JAKARTA – Tesla merupakan satu-satunya produsen mobil Barat yang dalam beberapa tahun terakhir masih unjuk gigi di pasar otomotif China meski digempur sejumlah produsen lokal yang kian mendominasi.
Tapi tahun ini berbeda, setelah angka penjualan Tesla anjlok tajam pada Februari 2025. Berdasarkan data dari China Passenger Car Association (CPCA), melansir dari laporan Teslarati, 5 Maret, Tesla China hanya mencatat penjualan grosir sebesar 30.688 unit. Angka ini menurun drastis 51,47 persen dari 63.238 unit pada Januari, dan anjlok 49,16 persen dari 60.365 unit pada Februari 2024.
Sebagai salah satu pasar terbesar bagi Tesla, China memainkan peran krusial dalam strategi ekspansi perusahaan. Lalu, apa penyebab utama dari kemerosotan ini?
Salah satu faktor utama yang diduga berkontribusi pada penurunan penjualan Tesla adalah transisi ke Model Y terbaru. Seperti diketahui, Model Y menjadi ujung tombak penjualan Tesla di China. Menjelang pengiriman perdana model terbarunya di akhir Februari, Tesla tampaknya lebih fokus menghabiskan stok Model Y lama, yang berdampak pada penurunan signifikan dalam angka penjualan bulan tersebut.
"Strategi ini bisa jadi cara Tesla untuk membersihkan inventaris model lama sebelum peluncuran versi terbaru," kata seorang analis otomotif di Shanghai.

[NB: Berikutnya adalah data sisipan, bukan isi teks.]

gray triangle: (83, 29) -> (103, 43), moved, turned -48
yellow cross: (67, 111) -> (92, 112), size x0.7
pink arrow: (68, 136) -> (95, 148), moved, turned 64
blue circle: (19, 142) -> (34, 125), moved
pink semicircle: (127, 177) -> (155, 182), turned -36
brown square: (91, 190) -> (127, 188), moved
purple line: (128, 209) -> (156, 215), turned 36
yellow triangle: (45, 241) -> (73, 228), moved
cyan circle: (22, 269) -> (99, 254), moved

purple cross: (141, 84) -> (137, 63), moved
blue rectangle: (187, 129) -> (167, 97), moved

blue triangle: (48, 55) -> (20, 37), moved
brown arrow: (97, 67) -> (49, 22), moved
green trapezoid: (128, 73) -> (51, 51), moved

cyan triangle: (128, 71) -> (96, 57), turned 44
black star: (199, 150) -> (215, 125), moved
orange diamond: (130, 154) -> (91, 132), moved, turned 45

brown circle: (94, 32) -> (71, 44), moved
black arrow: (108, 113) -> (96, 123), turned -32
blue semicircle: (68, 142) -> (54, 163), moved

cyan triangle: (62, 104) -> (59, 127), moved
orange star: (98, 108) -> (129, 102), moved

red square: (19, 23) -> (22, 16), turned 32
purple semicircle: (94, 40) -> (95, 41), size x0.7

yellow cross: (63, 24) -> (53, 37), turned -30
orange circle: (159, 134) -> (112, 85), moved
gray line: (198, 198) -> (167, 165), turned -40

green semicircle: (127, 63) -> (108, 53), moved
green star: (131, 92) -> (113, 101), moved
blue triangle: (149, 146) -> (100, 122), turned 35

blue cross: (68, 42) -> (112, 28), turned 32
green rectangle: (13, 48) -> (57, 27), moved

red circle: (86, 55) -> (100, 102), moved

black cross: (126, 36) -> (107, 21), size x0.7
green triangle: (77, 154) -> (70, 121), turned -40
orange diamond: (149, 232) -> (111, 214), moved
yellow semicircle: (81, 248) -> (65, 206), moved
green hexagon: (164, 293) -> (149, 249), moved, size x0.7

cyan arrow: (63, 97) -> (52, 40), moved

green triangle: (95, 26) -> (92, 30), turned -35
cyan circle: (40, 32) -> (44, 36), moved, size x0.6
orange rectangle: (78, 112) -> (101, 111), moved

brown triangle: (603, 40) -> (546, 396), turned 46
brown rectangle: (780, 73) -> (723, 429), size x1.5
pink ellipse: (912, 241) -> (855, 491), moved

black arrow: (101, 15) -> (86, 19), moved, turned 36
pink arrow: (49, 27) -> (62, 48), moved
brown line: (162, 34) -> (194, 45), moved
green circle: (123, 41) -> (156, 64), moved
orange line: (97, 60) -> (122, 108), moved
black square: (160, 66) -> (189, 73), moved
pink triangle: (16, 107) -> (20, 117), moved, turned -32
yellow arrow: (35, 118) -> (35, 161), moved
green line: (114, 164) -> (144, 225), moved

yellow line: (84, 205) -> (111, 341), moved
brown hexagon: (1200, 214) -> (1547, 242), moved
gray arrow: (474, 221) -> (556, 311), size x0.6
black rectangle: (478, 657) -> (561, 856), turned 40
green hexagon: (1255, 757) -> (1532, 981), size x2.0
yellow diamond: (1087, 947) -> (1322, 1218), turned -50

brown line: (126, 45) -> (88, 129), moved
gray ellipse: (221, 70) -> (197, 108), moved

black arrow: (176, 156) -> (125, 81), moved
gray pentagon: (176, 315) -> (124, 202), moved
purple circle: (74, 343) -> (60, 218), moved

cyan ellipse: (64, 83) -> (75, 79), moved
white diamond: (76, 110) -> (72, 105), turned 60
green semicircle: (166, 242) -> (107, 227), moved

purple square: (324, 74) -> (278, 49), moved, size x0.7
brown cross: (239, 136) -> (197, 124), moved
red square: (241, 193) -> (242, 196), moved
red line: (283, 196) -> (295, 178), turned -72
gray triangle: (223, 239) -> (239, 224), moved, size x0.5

"Namun, dampaknya cukup besar dan membuat angka penjualan Februari terlihat buruk," tambahnya.
Secara keseluruhan, Tesla China membukukan total penjualan grosir 93.926 unit dalam dua bulan pertama 2025. Angka ini masih lebih rendah 28,74 persen dibanding periode yang sama tahun lalu, di mana Tesla berhasil menjual 131.812 unit.
Dengan persaingan mobil listrik di China yang semakin sengit, Tesla harus segera menemukan cara untuk kembali menarik perhatian konsumen. Apakah Model Y baru bisa membawa perubahan?

BACA JUGA:
Model Y Baru: Harapan Baru di Tengah Ketatnya Persaingan
Diketahui, Tesla China resmi memperkenalkan Model Y terbaru pada 10 Januari 2025, dengan pengiriman perdana yang baru dimulai pada 26 Februari 2025. Model ini hadir dengan sejumlah peningkatan yang diklaim lebih menarik bagi konsumen, antara lain:
- Desain eksterior yang lebih agresif: Tampilan lebih modern dan sporty.
- Interior lebih mewah: Peningkatan material dan fitur yang lebih premium.
- Suspensi lebih nyaman & isolasi suara lebih baik: Menjawab keluhan pengguna sebelumnya terkait kenyamanan berkendara.
Gangguan Produksi Giga Shanghai, Efek Domino bagi Penjualan?
Sementara, Bloomberg News sebelumnya melaporkan bahwa Tesla sempat menghentikan sebagian lini produksi Model Y di Giga Shanghai dari 22 Januari hingga 14 Februari demi mengoptimalkan peralatan untuk model terbaru. Selain itu, lini produksi Model 3 juga sempat terhenti dari 26 Januari hingga 3 Februari.
Langkah ini mungkin bertujuan untuk meningkatkan kualitas produksi, tetapi tak bisa dipungkiri bahwa penghentian sementara ini juga bisa menjadi salah satu penyebab merosotnya angka penjualan bulan lalu.
Dengan Model Y terbaru yang sudah mulai dikirimkan, semua mata kini tertuju pada respons pasar China. Akankah inovasi yang ditawarkan Tesla cukup untuk menarik kembali konsumen dan meningkatkan kembali angka penjualan?